The University of Virginia’s Larry Sabato is one of the most reliable political analysts and forecasters in America. Unlike some popular political pundits who suggest they analyze and forecast (one in particular who I get by email) but are partisan and ideology based, Sabato is a solid political scientist who isn’t issuing forecasts for political reasons. And his latest Crystal Ball entry has grim news for Demcorats: He predicts they face a virtual political Katrina on election day. Some excerpts:
The Crystal Ball’s predictions are clinical. We are fond of people in both parties. We cheer for no one.
2010 was always going to be a Republican year, in the midterm tradition. It has simply been a question of degree. Several scenarios were possible, depending in large measure on whether, or how quickly, the deeply troubled American economy recovered from the Great Recession. Had Democratic hopes on economic revitalization materialized, it is easy to see how the party could have used its superior financial resources, combined with the tendency of Republicans in some districts and states to nominate ideological fringe candidates, to keep losses to the low 30s in the House and a handful in the Senate.

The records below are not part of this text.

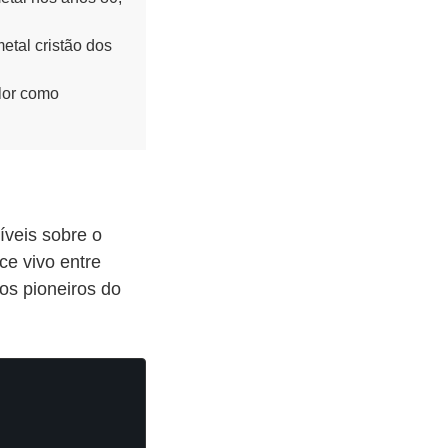
tal cristão dos
lor como
íveis sobre o
e vivo entre
os pioneiros do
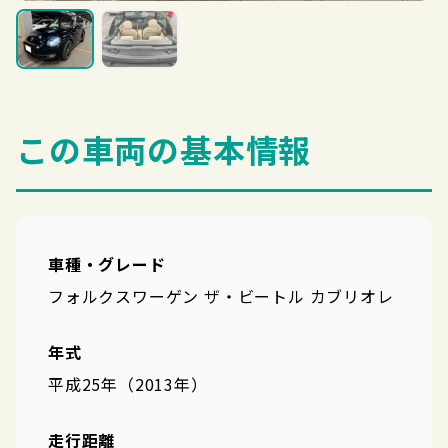
この車両の基本情報
車種・グレード
フォルクスワーゲン ザ・ビートル カブリオレ
年式
平成25年（2013年）
走行距離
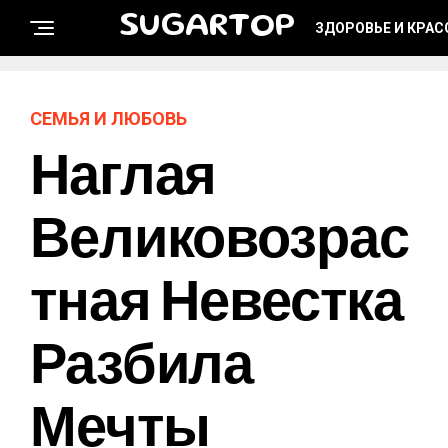
SUGARTOP
ЗДОРОВЬЕ И КРАС
СЕМЬЯ И ЛЮБОВЬ
Наглая
Великовозрас
Тная Невестка
Разбила
Мечты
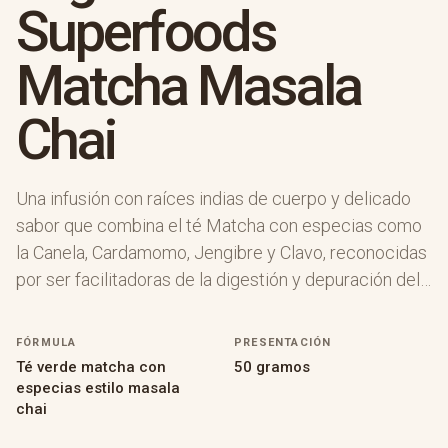
Superfoods
Matcha Masala
Chai
Una infusión con raíces indias de cuerpo y delicado
sabor que combina el té Matcha con especias como
la Canela, Cardamomo, Jengibre y Clavo, reconocidas
por ser facilitadoras de la digestión y depuración del
organismo
FÓRMULA
PRESENTACIÓN
Té verde matcha con
50 gramos
especias estilo masala
chai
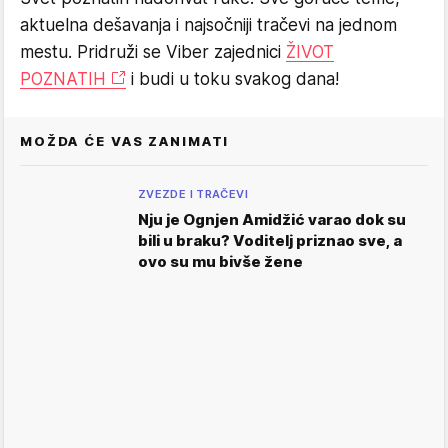
aktuelna dešavanja i najsočniji tračevi na jednom
mestu. Pridruži se Viber zajednici
ŽIVOT
POZNATIH
i budi u toku svakog dana!
MOŽDA ĆE VAS ZANIMATI
ZVEZDE I TRAČEVI
Nju je Ognjen Amidžić varao dok su
bili u braku? Voditelj priznao sve, a
ovo su mu bivše žene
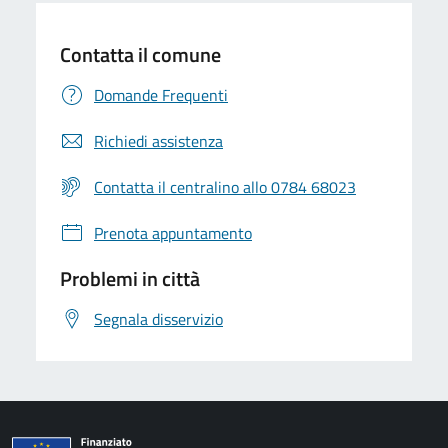
Contatta il comune
Domande Frequenti
Richiedi assistenza
Contatta il centralino allo 0784 68023
Prenota appuntamento
Problemi in città
Segnala disservizio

But conditions have deteriorated badly for Democrats over the summer. The economy appears rotten, with little chance of a substantial comeback by November 2nd. Unemployment is very high, income growth sluggish, and public confidence quite low. The Democrats’ self-proclaimed “Recovery Summer” has become a term of derision, and to most voters—fair or not—it seems that President Obama has over-promised and under-delivered.
His forecast: Republicans are posed to take over the House and could well take over the Senate as well.
Obama’s job approval ratings have drifted down well below 50% in most surveys. The generic ballot that asks likely voters whether they will cast ballots for Democrats or Republicans this year has moved increasingly in the GOP direction. While far less important, other controversies such as the mosque debate and immigration policy have made the climate worse for Democrats. Republican voters are raring to vote, their energy fueled by anti-Obama passion and concern over debt, spending, taxes, health care, and the size of government. Democrats are much less enthusiastic by almost every measure, and the Democratic base’s turnout will lag. Plus, Democrats have won over 50 House seats in 2006 and 2008, many of them in Republican territory, so their exposure to any sort of GOP wave is high.
Given what we can see at this moment, Republicans have a good chance to win the House by picking up as many as 47 seats, net. This is a “net” number since the GOP will probably lose several of its own congressional districts in Delaware, Hawaii, and Louisiana. This estimate, which may be raised or lowered by Election Day, is based on a careful district-by-district analysis, plus electoral modeling based on trends in President Obama’s Gallup job approval rating and the Democratic-versus-Republican congressional generic ballot (discussed later in this essay). If anything, we have been conservative in estimating the probable GOP House gains, if the election were being held today.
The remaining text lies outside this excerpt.